Speaking of acting, Sam’s increasing agitation with Cady, and his own turgid soul, gives Nick Nolte tremendous latitude in his performance, and he delivers. Jessica Lange does outstanding work as a woman of deeply repressed anger and resentment, resulting in fiery, passionate outbursts.

Symbolism and Its Importance to Story

On a symbolic level, Max Cady represents the physical manifestation of Sam’s (Nolte) Shadow. In Jungian psychology, the Shadow consists of all our negative and repressed traits. They are the least desirable aspects of our personality – the vulgar, shameful, corrupt aspects of ourselves. We shove them deep inside to avoid having to face them. If you’ve ever met someone who “rubbed you the wrong way,” chances are it’s because you see those negative aspects of yourself in them.
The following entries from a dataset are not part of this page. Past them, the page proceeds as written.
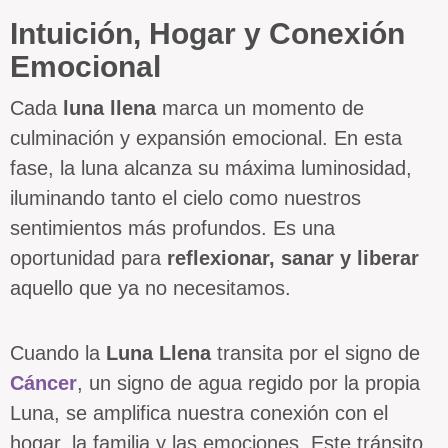
Intuición, Hogar y Conexión
Emocional
Cada
luna llena
marca un momento de
culminación y expansión emocional. En esta
fase, la luna alcanza su máxima luminosidad,
iluminando tanto el cielo como nuestros
sentimientos más profundos. Es una
oportunidad para
reflexionar, sanar y liberar
aquello que ya no necesitamos.
Cuando la
Luna Llena
transita por el signo de
Cáncer
, un signo de agua regido por la propia
Luna, se amplifica nuestra conexión con el
hogar, la familia y las emociones. Este tránsito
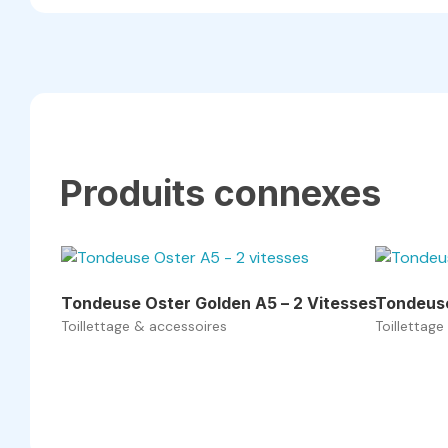
Produits connexes
Tondeuse Oster Golden A5 – 2 Vitesses
Tondeuse
Toillettage & accessoires
Toillettage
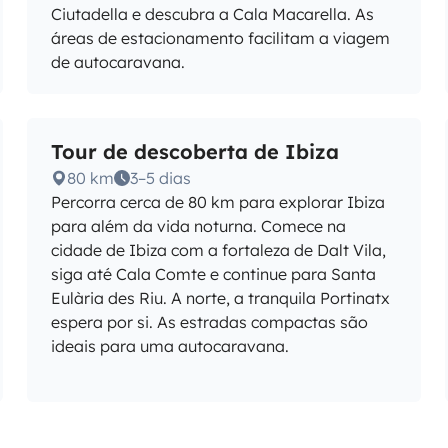
Ciutadella e descubra a Cala Macarella. As
áreas de estacionamento facilitam a viagem
de autocaravana.
Tour de descoberta de Ibiza
80 km
3–5 dias
Percorra cerca de 80 km para explorar Ibiza
para além da vida noturna. Comece na
cidade de Ibiza com a fortaleza de Dalt Vila,
siga até Cala Comte e continue para Santa
Eulària des Riu. A norte, a tranquila Portinatx
espera por si. As estradas compactas são
ideais para uma autocaravana.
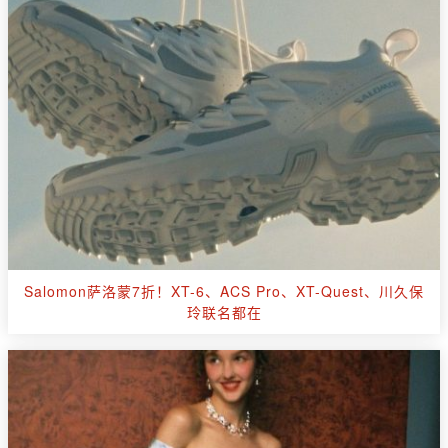
Salomon萨洛蒙7折！XT-6、ACS Pro、XT-Quest、川久保
玲联名都在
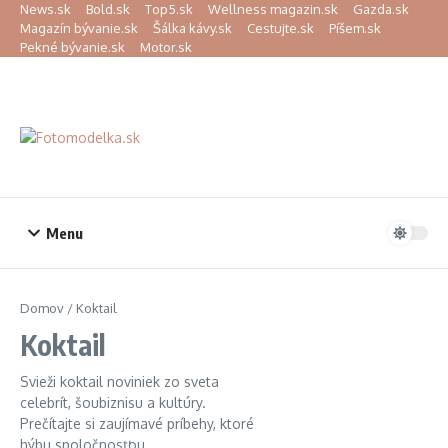
Preskočiť na obsah
News.sk
Bold.sk
Top5.sk
Wellness magazin.sk
Gazda.sk
Magazín bývanie.sk
Šálka kávy.sk
Cestujte.sk
Píšem.sk
Pekné bývanie.sk
Motor.sk
Menu
Domov
/
Koktail
Koktail
Svieži koktail noviniek zo sveta
celebrít, šoubiznisu a kultúry.
Prečítajte si zaujímavé príbehy, ktoré
hýbu spoločnosťou.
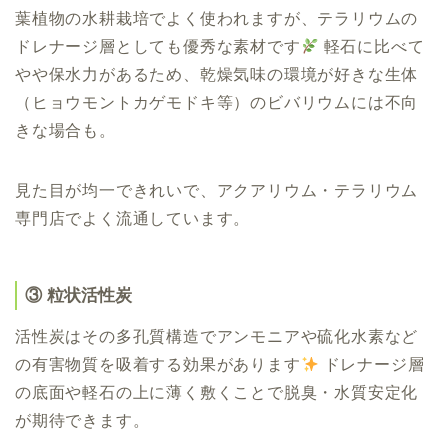
葉植物の水耕栽培でよく使われますが、テラリウムの
ドレナージ層としても優秀な素材です
軽石に比べて
やや保水力があるため、乾燥気味の環境が好きな生体
（ヒョウモントカゲモドキ等）のビバリウムには不向
きな場合も。
見た目が均一できれいで、アクアリウム・テラリウム
専門店でよく流通しています。
③ 粒状活性炭
活性炭はその多孔質構造でアンモニアや硫化水素など
の有害物質を吸着する効果があります
ドレナージ層
の底面や軽石の上に薄く敷くことで脱臭・水質安定化
が期待できます。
The more you repress those parts of yourself, the more they will pop up at the worst times. The way you defeat the shadow is, in essence, to “own your shit.” You must struggle and grapple with your own dark side, and in doing so release this “shadow material” into your consciousness. Now you are fully aware of it and can either incorporate it or inoculate yourself against its influence.

The hero’s main feat is to overcome the monster of darkness: it is the long-hoped-for and expected triumph of consciousness over the unconscious. The coming of consciousness was probably the most tremendous experience of primeval times, for with it a world came into being whose existence no one had suspected before. “And God said, ‘Let there be light”‘ is the projection of that immemorial experience of the separation of consciousness from the unconscious.

“The Psychology of the Child Archetype” (1940). In CW 9, Part I: The Archetypes and the Collective Unconscious. P.284

Sam Bowden has a lot of shadow material, and the movie is his symbolic journey towards a confrontation with his Shadow as represented by Cady. Sam buried potentially exculpatory evidence on Cady when acting as his defense attorney in a rape case. Sam has been unfaithful to his wife Leigh (Lange) in the past and its suggested that Sam almost committed her to an institution. He is flirting with a young law clerk (Illeana Douglas) from his office. He is disconnected from his daughter, Danielle. 

The story of the Shadow preying upon the consciousness of Sam exists symbolically right from the opening credits, amidst bombastic and threatening music reminiscent of Hitchcock, title lettering that is fractured (representing both Sam’s fracturing marriage and his own psyche), and the superimposed image of an attacking hawk.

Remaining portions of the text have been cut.